You’re now ready to start developing your own ETL pipeline with Airflow!
Designing an ETL pipeline
It’s important to take time and plan each component of your pipeline before you write even a single line of code. In particular, it’s a good habit to first identify your data source and the destination to which your data will be loaded. By taking some time to identify the data sources and destination, we also learn about how the data will be transformed along the way.
For our example, we will design a data pipeline to pull stock market data from the Polygon API, before transforming and loading this data into a SQLite database. In this case, the source system is the Polygon API, and the destination is a SQLite database. Let’s illustrate this with an image:
Source and destination diagram
We know from our experience as data engineers that to prepare data to be loaded into a SQLite database, it needs to be transformed from JSON to a tabular format. We create a plan to transform our data after it has been pulled from the Polygon API, using native Python and the pandas
library. Let’s update our visual to show this change:
Architecture diagram
By adding this additional info, we have created an architecture diagram, which is a broad visual representation of our system. We see the three logical steps in this pipeline, which correspond to the E, T, and L of our process.
We can also translate each of these tasks into a directed acyclic graph, of DAG, which is a specific configuration that defines the entire set of tasks to be executed by Airflow, their sequence, and their dependencies on each other. Learn more about directed acyclic graphs by taking our Introduction to Data Engineering Course which reviews Airflow DAGs in detail.
In an enterprise data setting, many teams use other kinds of documents called technical specifications, or tech specs, to agree upon and document design choices.
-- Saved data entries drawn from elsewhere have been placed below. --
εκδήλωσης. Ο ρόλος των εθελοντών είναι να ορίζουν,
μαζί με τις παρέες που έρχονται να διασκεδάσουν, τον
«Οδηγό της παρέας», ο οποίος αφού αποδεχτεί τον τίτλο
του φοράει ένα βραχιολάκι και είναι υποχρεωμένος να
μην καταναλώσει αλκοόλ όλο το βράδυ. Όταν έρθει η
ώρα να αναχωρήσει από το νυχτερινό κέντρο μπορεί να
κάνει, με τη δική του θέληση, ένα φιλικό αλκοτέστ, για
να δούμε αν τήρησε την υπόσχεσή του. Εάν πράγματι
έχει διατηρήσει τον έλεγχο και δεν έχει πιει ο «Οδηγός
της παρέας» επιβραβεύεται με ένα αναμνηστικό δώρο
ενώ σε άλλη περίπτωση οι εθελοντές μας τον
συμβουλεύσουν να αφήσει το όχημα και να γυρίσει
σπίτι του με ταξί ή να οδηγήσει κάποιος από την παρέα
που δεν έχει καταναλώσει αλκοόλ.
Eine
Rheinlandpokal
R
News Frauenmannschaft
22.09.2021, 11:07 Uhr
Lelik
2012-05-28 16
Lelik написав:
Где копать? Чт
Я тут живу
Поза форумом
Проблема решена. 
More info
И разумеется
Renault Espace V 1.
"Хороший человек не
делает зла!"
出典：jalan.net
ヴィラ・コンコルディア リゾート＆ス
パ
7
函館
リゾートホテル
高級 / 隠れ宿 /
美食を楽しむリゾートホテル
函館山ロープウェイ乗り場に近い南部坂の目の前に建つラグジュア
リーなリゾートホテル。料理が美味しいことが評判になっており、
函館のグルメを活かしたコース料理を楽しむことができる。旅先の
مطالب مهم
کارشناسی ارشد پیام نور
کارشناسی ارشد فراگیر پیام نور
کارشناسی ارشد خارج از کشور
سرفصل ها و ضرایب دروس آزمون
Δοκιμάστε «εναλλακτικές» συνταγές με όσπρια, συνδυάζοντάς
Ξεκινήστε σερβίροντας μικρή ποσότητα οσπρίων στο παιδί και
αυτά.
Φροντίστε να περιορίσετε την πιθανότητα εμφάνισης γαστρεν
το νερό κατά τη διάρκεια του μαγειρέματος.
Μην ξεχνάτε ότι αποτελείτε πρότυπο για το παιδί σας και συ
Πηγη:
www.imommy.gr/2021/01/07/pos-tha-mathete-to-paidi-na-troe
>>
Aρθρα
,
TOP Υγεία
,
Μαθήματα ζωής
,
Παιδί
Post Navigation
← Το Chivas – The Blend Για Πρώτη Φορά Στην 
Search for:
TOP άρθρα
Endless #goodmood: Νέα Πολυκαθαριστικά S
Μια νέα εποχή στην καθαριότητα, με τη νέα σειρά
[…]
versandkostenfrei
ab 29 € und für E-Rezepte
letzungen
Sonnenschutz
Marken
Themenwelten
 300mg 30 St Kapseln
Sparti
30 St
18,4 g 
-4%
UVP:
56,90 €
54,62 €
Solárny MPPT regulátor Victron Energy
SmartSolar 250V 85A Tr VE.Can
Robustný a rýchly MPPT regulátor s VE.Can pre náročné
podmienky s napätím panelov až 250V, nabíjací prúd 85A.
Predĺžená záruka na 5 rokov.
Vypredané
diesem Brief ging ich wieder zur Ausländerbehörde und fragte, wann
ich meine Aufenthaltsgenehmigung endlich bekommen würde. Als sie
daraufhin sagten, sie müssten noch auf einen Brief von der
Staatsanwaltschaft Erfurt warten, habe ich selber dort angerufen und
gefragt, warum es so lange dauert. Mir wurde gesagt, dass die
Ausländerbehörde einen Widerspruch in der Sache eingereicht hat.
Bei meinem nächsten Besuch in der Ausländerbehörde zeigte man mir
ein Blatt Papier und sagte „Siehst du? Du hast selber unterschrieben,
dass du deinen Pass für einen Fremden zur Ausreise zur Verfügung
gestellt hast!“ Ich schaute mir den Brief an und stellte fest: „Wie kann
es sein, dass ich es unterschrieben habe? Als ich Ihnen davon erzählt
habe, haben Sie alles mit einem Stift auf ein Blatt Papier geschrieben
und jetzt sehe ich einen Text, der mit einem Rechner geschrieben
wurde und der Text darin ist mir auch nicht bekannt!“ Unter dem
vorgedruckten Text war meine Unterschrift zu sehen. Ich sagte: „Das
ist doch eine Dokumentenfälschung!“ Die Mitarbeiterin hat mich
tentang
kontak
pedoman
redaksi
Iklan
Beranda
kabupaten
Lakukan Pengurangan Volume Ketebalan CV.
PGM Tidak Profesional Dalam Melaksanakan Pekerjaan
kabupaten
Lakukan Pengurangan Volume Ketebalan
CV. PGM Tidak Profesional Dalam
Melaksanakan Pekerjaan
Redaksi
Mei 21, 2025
For our case, it's sufficient to create a table to document the design choices for our data pipeline.
Operator Type |
Task ID |
Notes |
---|---|---|
Extract |
hit_polygon_api |
Use the TaskFlow API and build a Python function to authenticate and hit the Polygon API, before returning the response |
Transform |
flatten_market_data |
Flatten the data returned from the hit_polygon_api task, prepare it to be loaded to SQLite |
Load |
load_market_data |
Load the flattened data to SQLite |
Data pipeline choices
Keep in mind our DAG focuses on task-level specifics and may not encompass every bit of information. We can use a second table to document additional details we need to iron out. Our questions include:
- How often will this DAG be run?
- What happens if a task in the pipeline fails?
- What if we want to collect data about additional stocks?
Parameter |
Value |
---|---|
DAG ID |
market_etl |
Start Date |
January 1, 2024 (9:00 AM UTC) |
Interval |
Daily |
Catchup? |
True (load all data since January 1, 2024) |
Concurrency |
1 DAG running at a time |
Task Retries, Retry Delay |
3 retries, 5 minute delay each retry |
Multiple Stock Tickers? |
Dynamically-spawning DAGs |
Questions to iron out
Let's take stock of all that we have accomplished: We have created an architecture diagram, documented how the pipeline can be broken down into Airflow tasks, and identified high-level information needed to configure the DAG.
If you want to learn more about designing, developing, and testing data pipelines, check out DataCamp’s Introduction to Data Pipelines. Here, you’ll master the basics of building ETL pipelines with Python, as well as best practices for ensuring your solution is robust, resilient, and reusable.
Building an ETL Pipeline with Airflow
We will organize how we build out ETL pipeline by moving through the steps in order. Taking a structured approach ensures each phase is executed with precision.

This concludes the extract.